Material for this task -
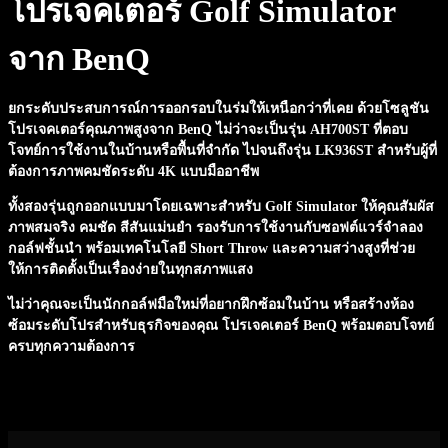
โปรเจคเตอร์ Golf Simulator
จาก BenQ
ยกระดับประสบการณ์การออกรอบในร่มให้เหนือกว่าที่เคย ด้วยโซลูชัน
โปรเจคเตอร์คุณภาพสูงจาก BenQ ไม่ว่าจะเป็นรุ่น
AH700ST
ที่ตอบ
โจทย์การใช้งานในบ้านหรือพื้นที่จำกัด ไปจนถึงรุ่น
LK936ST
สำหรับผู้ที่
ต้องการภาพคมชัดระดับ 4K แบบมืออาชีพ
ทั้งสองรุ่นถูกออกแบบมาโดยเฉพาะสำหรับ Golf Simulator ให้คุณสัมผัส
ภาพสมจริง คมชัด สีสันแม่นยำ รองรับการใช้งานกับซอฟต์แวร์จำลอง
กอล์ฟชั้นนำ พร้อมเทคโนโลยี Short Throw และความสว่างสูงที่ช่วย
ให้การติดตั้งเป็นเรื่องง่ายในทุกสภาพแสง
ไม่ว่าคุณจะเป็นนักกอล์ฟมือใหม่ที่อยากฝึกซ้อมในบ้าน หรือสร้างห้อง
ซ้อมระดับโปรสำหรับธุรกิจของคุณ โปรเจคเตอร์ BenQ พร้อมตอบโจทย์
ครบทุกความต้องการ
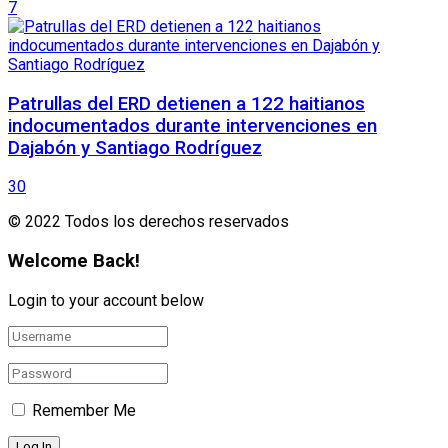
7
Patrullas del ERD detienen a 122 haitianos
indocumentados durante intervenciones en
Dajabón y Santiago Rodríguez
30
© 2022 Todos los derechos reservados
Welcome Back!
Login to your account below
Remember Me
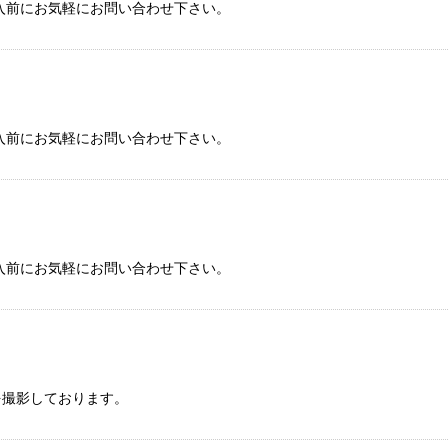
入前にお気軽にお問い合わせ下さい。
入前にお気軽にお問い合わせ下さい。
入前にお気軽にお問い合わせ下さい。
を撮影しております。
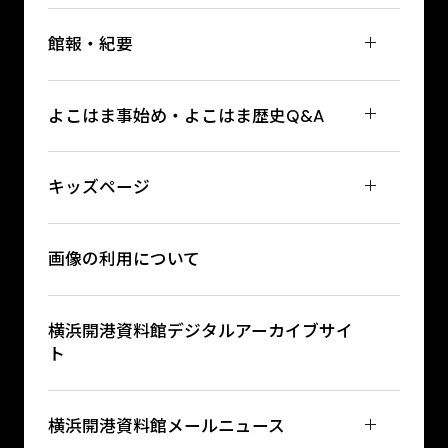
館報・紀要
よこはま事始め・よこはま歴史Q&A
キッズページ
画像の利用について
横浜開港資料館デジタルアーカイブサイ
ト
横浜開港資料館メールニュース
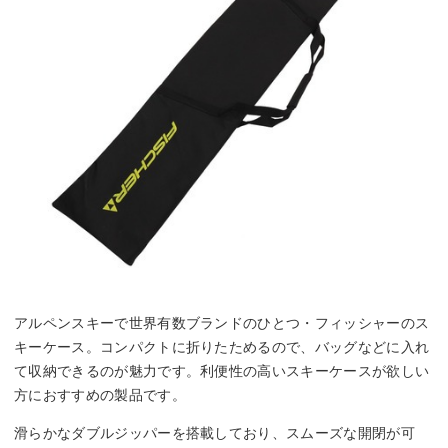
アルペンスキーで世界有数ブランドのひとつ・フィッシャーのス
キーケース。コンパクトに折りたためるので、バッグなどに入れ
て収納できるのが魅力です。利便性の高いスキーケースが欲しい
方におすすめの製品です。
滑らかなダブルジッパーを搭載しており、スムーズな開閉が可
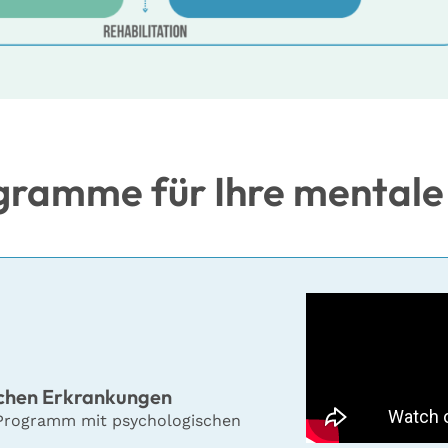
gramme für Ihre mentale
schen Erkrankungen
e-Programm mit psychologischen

---

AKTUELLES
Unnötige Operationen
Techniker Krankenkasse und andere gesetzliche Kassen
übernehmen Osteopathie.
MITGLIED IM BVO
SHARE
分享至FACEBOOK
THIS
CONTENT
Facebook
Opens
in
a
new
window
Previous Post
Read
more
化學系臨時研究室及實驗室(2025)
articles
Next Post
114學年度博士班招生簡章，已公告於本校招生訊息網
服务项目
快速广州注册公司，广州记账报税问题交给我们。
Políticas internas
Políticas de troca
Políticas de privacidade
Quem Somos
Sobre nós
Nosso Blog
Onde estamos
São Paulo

---

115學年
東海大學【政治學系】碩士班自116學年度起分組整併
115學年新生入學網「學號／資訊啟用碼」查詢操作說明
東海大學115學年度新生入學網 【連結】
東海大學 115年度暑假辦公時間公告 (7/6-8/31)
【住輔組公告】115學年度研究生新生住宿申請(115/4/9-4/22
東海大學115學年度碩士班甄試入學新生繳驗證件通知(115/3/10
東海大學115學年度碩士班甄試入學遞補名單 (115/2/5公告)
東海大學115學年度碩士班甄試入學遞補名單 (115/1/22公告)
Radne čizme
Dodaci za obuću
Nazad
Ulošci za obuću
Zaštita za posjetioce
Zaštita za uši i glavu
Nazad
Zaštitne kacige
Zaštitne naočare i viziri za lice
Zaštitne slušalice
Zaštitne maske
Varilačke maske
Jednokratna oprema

Instructions for the task - Look above for the line containing "โปรเจคเตอร์ Golf Simulator", then write out every line from there down to the line containing "indocumentados durante intervenciones en", that line included, with no pictures.

Response to this exercise -
โปรเจคเตอร์ Golf Simulator
จาก BenQ
ยกระดับประสบการณ์การออกรอบในร่มให้เหนือกว่าที่เคย ด้วยโซลูชัน
โปรเจคเตอร์คุณภาพสูงจาก BenQ ไม่ว่าจะเป็นรุ่น
AH700ST
ที่ตอบ
โจทย์การใช้งานในบ้านหรือพื้นที่จำกัด ไปจนถึงรุ่น
LK936ST
สำหรับผู้ที่
ต้องการภาพคมชัดระดับ 4K แบบมืออาชีพ
ทั้งสองรุ่นถูกออกแบบมาโดยเฉพาะสำหรับ Golf Simulator ให้คุณสัมผัส
ภาพสมจริง คมชัด สีสันแม่นยำ รองรับการใช้งานกับซอฟต์แวร์จำลอง
กอล์ฟชั้นนำ พร้อมเทคโนโลยี Short Throw และความสว่างสูงที่ช่วย
ให้การติดตั้งเป็นเรื่องง่ายในทุกสภาพแสง
ไม่ว่าคุณจะเป็นนักกอล์ฟมือใหม่ที่อยากฝึกซ้อมในบ้าน หรือสร้างห้อง
ซ้อมระดับโปรสำหรับธุรกิจของคุณ โปรเจคเตอร์ BenQ พร้อมตอบโจทย์
ครบทุกความต้องการ
7
Patrullas del ERD detienen a 122 haitianos
indocumentados durante intervenciones en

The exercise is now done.